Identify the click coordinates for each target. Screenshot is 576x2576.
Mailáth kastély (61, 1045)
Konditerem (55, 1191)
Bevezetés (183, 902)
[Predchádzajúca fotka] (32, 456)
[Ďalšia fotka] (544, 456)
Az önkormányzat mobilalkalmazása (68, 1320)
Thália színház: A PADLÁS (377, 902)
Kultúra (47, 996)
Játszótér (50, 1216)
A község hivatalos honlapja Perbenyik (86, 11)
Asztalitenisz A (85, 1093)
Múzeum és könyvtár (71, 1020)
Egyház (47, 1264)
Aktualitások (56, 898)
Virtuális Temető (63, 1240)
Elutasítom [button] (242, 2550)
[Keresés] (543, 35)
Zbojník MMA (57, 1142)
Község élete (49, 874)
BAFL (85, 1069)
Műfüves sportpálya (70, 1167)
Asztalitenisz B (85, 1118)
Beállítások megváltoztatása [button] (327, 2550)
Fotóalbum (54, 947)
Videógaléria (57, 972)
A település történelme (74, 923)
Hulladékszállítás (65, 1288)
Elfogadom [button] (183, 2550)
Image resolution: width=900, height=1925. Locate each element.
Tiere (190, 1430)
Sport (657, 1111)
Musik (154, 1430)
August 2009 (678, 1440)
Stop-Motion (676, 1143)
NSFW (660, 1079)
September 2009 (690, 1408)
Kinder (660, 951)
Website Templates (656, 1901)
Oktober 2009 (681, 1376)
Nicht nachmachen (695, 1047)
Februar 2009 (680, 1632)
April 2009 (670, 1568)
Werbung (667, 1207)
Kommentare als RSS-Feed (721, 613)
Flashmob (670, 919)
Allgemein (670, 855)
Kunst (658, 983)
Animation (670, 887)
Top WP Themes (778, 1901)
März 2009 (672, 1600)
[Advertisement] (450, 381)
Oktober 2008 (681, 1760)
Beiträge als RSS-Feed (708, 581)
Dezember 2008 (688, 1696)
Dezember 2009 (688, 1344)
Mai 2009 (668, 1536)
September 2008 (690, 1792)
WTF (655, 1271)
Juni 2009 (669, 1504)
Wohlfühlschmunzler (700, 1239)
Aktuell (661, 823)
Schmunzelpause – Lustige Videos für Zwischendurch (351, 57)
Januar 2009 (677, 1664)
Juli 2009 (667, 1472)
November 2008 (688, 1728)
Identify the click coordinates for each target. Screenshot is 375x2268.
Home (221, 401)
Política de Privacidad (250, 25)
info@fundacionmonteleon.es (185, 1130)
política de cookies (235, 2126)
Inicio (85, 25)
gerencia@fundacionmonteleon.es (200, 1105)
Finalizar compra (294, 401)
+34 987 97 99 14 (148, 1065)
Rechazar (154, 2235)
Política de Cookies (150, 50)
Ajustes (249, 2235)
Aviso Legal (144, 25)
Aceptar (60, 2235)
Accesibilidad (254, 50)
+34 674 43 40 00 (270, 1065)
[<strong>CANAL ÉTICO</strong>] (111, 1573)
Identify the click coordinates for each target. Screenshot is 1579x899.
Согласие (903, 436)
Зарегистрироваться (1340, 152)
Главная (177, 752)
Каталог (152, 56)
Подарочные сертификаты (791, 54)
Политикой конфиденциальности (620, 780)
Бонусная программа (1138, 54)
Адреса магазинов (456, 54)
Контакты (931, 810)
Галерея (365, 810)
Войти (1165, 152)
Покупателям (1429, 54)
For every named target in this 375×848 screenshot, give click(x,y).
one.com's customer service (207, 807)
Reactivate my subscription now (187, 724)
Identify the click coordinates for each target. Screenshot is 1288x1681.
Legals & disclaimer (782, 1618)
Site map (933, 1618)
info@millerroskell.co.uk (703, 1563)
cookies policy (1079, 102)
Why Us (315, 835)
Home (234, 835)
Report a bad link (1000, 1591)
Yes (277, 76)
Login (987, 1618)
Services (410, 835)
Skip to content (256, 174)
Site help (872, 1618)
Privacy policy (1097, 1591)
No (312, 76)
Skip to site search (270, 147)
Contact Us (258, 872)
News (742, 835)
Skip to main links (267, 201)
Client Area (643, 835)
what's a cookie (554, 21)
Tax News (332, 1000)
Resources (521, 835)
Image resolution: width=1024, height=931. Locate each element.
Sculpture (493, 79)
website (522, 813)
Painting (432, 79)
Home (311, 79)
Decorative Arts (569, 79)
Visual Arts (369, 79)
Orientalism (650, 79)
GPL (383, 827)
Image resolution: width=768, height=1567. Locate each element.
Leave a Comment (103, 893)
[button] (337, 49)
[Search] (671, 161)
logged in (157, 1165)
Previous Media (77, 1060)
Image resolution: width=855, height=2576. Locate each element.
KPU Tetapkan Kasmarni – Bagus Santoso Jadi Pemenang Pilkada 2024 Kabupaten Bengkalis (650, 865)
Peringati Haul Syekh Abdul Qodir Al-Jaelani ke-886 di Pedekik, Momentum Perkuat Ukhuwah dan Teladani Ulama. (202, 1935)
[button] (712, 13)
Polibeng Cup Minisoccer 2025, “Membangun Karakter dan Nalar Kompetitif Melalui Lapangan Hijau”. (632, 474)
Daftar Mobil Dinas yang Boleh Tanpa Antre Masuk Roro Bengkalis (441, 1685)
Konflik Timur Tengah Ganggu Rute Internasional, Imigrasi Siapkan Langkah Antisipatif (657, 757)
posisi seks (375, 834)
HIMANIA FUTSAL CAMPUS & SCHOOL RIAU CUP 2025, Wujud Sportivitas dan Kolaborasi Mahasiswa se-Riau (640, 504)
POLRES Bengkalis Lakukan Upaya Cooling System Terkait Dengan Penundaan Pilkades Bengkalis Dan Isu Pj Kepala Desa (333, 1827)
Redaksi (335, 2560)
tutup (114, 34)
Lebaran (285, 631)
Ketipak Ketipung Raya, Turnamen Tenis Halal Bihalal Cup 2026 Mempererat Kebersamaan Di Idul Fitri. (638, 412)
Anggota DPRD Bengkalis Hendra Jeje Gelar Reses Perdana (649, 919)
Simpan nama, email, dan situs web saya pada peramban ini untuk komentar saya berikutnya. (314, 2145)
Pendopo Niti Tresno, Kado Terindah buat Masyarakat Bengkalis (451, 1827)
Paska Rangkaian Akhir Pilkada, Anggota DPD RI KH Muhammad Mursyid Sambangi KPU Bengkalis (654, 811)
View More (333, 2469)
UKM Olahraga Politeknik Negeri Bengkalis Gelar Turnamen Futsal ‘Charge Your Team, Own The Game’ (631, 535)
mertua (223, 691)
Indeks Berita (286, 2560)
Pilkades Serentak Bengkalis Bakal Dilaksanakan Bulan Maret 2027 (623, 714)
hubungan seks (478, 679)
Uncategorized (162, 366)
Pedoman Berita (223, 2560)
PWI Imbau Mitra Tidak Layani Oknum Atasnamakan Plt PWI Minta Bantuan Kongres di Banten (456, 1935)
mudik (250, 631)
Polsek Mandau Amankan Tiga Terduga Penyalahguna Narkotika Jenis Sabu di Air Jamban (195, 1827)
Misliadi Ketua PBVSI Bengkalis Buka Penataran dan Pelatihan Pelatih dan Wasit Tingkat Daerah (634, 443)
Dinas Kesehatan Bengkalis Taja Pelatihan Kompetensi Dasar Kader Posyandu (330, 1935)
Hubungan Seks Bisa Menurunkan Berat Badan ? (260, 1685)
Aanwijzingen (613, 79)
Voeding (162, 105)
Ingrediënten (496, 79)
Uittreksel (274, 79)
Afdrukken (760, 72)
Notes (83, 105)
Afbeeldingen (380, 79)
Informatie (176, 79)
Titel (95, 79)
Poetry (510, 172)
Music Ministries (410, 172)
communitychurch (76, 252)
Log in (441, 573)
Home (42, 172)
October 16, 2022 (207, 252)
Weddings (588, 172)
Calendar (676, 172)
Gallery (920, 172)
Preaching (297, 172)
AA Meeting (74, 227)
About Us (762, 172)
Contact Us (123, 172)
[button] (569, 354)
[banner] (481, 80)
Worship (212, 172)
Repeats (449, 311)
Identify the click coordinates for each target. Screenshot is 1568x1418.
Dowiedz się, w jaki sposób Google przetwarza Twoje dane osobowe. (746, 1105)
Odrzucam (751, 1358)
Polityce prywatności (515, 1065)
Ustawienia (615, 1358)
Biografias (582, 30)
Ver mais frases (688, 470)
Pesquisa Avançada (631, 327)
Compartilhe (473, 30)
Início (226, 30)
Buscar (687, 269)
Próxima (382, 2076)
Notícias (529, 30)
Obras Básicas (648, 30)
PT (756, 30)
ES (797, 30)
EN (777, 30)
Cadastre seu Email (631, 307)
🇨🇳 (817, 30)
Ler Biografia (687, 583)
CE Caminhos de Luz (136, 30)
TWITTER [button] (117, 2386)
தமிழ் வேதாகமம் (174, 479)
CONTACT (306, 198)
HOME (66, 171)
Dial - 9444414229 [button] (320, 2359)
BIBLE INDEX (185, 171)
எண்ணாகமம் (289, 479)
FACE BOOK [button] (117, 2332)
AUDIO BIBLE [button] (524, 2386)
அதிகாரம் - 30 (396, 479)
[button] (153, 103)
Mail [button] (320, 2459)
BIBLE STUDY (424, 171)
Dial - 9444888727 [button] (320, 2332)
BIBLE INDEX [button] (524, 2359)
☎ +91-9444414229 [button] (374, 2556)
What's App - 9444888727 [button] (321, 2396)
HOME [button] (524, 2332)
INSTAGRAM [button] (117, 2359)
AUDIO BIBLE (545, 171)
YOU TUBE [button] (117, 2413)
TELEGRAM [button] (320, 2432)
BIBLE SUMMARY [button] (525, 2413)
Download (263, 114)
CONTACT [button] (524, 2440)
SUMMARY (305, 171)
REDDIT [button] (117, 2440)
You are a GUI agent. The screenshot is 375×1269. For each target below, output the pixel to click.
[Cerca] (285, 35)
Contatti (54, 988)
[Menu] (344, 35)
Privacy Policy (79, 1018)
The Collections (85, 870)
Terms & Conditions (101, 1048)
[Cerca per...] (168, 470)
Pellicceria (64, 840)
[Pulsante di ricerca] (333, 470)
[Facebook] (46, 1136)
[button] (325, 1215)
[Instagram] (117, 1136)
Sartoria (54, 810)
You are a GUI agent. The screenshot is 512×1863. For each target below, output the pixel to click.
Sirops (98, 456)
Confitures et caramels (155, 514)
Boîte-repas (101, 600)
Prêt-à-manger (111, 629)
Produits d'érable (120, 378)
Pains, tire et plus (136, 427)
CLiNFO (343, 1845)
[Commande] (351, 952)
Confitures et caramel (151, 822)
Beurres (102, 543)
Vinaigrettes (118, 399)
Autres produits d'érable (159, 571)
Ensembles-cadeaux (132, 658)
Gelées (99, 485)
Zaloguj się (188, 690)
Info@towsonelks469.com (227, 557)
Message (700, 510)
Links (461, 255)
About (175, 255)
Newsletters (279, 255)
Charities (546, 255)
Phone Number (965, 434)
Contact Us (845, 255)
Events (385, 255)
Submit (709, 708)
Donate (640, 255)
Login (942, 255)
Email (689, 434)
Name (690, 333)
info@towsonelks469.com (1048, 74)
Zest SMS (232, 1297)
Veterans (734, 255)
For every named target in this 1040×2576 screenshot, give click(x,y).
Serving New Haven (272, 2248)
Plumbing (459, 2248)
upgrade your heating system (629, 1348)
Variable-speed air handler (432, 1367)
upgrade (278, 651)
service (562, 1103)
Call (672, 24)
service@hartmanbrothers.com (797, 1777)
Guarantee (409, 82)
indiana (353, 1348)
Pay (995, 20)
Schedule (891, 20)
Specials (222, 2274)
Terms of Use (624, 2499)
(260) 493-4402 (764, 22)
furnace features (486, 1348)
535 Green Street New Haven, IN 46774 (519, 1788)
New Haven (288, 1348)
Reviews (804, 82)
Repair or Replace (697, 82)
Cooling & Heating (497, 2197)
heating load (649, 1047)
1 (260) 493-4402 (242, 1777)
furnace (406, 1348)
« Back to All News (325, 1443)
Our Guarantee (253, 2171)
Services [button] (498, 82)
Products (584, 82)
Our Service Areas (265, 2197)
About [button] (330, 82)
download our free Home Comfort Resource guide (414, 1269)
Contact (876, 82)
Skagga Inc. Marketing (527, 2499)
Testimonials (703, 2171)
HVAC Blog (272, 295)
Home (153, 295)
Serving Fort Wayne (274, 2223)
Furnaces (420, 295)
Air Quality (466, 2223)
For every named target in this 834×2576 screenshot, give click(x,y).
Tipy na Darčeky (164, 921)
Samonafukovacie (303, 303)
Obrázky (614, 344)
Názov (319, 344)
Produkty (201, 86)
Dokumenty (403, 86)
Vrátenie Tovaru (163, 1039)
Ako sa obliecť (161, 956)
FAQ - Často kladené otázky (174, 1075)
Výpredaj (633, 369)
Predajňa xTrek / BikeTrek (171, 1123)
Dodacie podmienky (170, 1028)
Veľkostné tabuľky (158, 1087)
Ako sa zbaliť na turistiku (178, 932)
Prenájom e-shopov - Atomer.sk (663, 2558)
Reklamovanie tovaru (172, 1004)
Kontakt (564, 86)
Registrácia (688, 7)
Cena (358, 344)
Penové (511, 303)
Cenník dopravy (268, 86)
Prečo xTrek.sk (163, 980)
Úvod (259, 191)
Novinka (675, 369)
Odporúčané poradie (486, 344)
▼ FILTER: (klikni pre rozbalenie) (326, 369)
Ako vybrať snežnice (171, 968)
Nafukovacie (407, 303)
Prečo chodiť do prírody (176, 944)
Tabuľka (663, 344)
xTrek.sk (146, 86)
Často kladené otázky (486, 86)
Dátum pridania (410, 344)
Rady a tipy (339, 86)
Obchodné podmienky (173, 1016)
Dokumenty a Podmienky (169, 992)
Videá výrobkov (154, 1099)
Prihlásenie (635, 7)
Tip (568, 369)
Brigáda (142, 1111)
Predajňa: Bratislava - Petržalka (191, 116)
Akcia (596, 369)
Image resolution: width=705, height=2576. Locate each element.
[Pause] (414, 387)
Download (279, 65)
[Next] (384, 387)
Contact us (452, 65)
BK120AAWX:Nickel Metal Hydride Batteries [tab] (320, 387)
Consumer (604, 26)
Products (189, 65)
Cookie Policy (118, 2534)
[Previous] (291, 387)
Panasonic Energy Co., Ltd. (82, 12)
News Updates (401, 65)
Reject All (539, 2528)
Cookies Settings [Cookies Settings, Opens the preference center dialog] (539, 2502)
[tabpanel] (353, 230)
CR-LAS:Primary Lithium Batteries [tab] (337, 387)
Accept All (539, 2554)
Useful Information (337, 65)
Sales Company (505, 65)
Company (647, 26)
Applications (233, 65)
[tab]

== Aim of the task ==
Using the entries above, give back exactly the line containing "Virtuális Temető (63, 1240)", the line containing "Контакты (931, 810)", and every line between them, and nothing else.

== Solution for this exercise ==
Virtuális Temető (63, 1240)
Elutasítom [button] (242, 2550)
[Keresés] (543, 35)
Zbojník MMA (57, 1142)
Község élete (49, 874)
BAFL (85, 1069)
Műfüves sportpálya (70, 1167)
Asztalitenisz B (85, 1118)
Beállítások megváltoztatása [button] (327, 2550)
Fotóalbum (54, 947)
Videógaléria (57, 972)
A település történelme (74, 923)
Hulladékszállítás (65, 1288)
Elfogadom [button] (183, 2550)
Image resolution: width=900, height=1925. Locate each element.
Tiere (190, 1430)
Sport (657, 1111)
Musik (154, 1430)
August 2009 (678, 1440)
Stop-Motion (676, 1143)
NSFW (660, 1079)
September 2009 (690, 1408)
Kinder (660, 951)
Website Templates (656, 1901)
Oktober 2009 (681, 1376)
Nicht nachmachen (695, 1047)
Februar 2009 (680, 1632)
April 2009 (670, 1568)
Werbung (667, 1207)
Kommentare als RSS-Feed (721, 613)
Flashmob (670, 919)
Allgemein (670, 855)
Kunst (658, 983)
Animation (670, 887)
Top WP Themes (778, 1901)
März 2009 (672, 1600)
[Advertisement] (450, 381)
Oktober 2008 (681, 1760)
Beiträge als RSS-Feed (708, 581)
Dezember 2008 (688, 1696)
Dezember 2009 (688, 1344)
Mai 2009 (668, 1536)
September 2008 (690, 1792)
WTF (655, 1271)
Juni 2009 (669, 1504)
Wohlfühlschmunzler (700, 1239)
Aktuell (661, 823)
Schmunzelpause – Lustige Videos für Zwischendurch (351, 57)
Januar 2009 (677, 1664)
Juli 2009 (667, 1472)
November 2008 (688, 1728)
Identify the click coordinates for each target. Screenshot is 375x2268.
Home (221, 401)
Política de Privacidad (250, 25)
info@fundacionmonteleon.es (185, 1130)
política de cookies (235, 2126)
Inicio (85, 25)
gerencia@fundacionmonteleon.es (200, 1105)
Finalizar compra (294, 401)
+34 987 97 99 14 (148, 1065)
Rechazar (154, 2235)
Política de Cookies (150, 50)
Ajustes (249, 2235)
Aviso Legal (144, 25)
Aceptar (60, 2235)
Accesibilidad (254, 50)
+34 674 43 40 00 (270, 1065)
[<strong>CANAL ÉTICO</strong>] (111, 1573)
Identify the click coordinates for each target. Screenshot is 1579x899.
Согласие (903, 436)
Зарегистрироваться (1340, 152)
Главная (177, 752)
Каталог (152, 56)
Подарочные сертификаты (791, 54)
Политикой конфиденциальности (620, 780)
Бонусная программа (1138, 54)
Адреса магазинов (456, 54)
Контакты (931, 810)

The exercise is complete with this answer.